Uzun zamandan beri lazerin silah olarak yapıldığı ve denemelerinde başarılı olunduğu şeklinde haberleri duymuştuk.
Uzaydan “Nokta atışı şeklinde” atış yapabilen ve çağın silahı olarak bilinen lazerin bu yangında neden kullanıldığı da başka bir soru aslında.
En çarpıcı iddia ise şuydu elbette;
“Hollywood yakılarak bir dönemin bittiği mesajı veriliyor.”
Özetle bu yangın çok planlı ve “Yeni Dünya Düzenine” geçişin bir aşaması.
Böyle bir şey olur mu?
Donald Trump ABD’ye Başkan olursa,
En yakınında da Elon Musk bulunursa neden olmasın?
İddiaya göre “Yeni dünya düzenine karşı çıkacakların evleri göz dağı vermek için Los Angeles’te bertaraf edildi…”
Başta da dedim ya, uydur uydur söyle.
İnanan inanır, inanmayan yoluna devam eder…
DOST DEDİĞİN
Geçenlerde bir basın toplantısında ABD'nin seçilmiş başkanı Donald Trump, “Cumhurbaşkanı Erdoğan, benim dostum ve saygı duyduğum biri. Onun da bana saygı duyduğunu düşünüyorum” dedi.
Ne güzel.
Dünyaya hükmedecek olan bir başkanın hakkımızda böylesine samimi konuşması anlamlı.
Gelecekte kurulacak düzenlerde bizim de içinde yer alacağımızın bir göstergesi olabilir.
Madem bizi dost olarak görüyor, öyleyse Donald Trump gelir gelmez bizim şu F35 meselesine el atıversin.
Hani bizi projeye dahil edip, paralarımızı aldıktan sonra proje dışı bırakıldığımız mesele.
Dostluk bu zamanlarda meydana çıkar.
“Haydi Trump kardeş!” diyelim o zaman, “Pamuk eller cebe.”
Derhal F35 işini halletsin, görelim dostluğunu…
Hala proje dışı kalacaksak bari paramızı iade etsin…
EMEKLİLER
Ah şu emekliler!
Plansız, programsız giden hükümetlerin bir türlü baş edemediği emekliler.
Daha önceleri başta ANAP dönemi olmak üzere bir çok iktidarın problemi oldu emekliler.
Zamları verilmedi, maaşları bölündü, sürüm sürüm süründürüldü.
Bu iktidarın da bir türlü rayına getiremediği konu oldu emekliler…
Paraları çar-çur ederken etrafını düşünmeyip, sistemi ekonomi dışı planlarla yönetmeye kalkınca olan oldu.
Ülke baş aşağı gitmeye meyillendi.
“Ekonomistim” demek bile kurtaramadı bizi.

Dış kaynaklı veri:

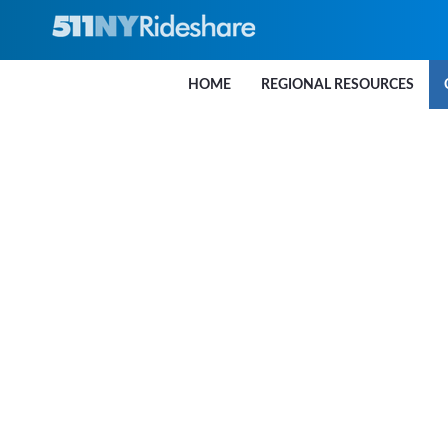
Skip to Main Content
HOME
REGIONAL RESOURCES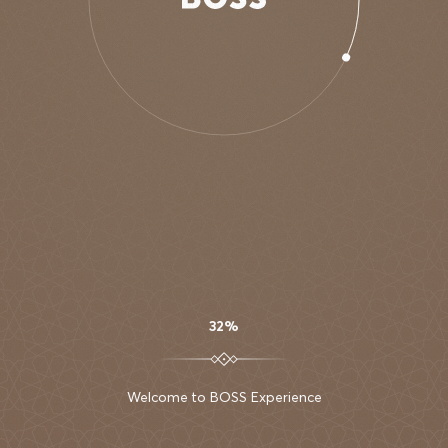
AURA SKYPOOL
CAPSULE
COLLECTION
DUBAI
32%
Welcome to BOSS Experience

Geçenlerde Çalışma ve Sosyal Güvenlik Bakanı Vedat Işıkhan bir yayında kademeli emekliliğe ilişkin olarak, “Biz şu an mevcut aktüeryal dengeyi nasıl sağlayabiliriz, emeklilerimize aylıkları düzenli nasıl ödeyebiliriz, sağlık hizmetlerini sürdürülebilir hale nasıl getirebiliriz, bunun telaşı ve çalışması içerisindeyiz. Burada aslında bir mağduriyet söz konusu değil. Mağduriyetle ön plana çıkmak sağlıklı bir tarz değildir” dedi.
Aradaki cümleyi kaçırmadınız sanırım; “Emeklilerimize aylıkları düzenli nasıl ödeyebiliriz?” dedi.
Vay vay vay!
Nerelere gelmişiz de haberimiz yok.
Biz “Zam” beklerken, onlar “Maaşları nasıl öderiz” diye düşünüyorlarmış meğer…

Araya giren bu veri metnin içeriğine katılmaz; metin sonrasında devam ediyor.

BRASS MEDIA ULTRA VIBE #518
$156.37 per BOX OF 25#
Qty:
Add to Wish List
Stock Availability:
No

“Efendim dili sürçtü”, “Yanlışlıkla oldu”, “Öyle demek istemedi” cümleleri savunulmaz.
Resmen maaşların nasıl ödeneceğini düşündüklerini söyledi.
Bir zamanlar ekonomist birisi “Bunlar bu gidişle maaşları bile ödeyemeyecek hale gelecekler” demişti de inanmamıştık.
“Türkiye Cumhuriyeti koskocaman bir devlettir. Öyle bir sorun olmaz” diyerek cevaplamıştık.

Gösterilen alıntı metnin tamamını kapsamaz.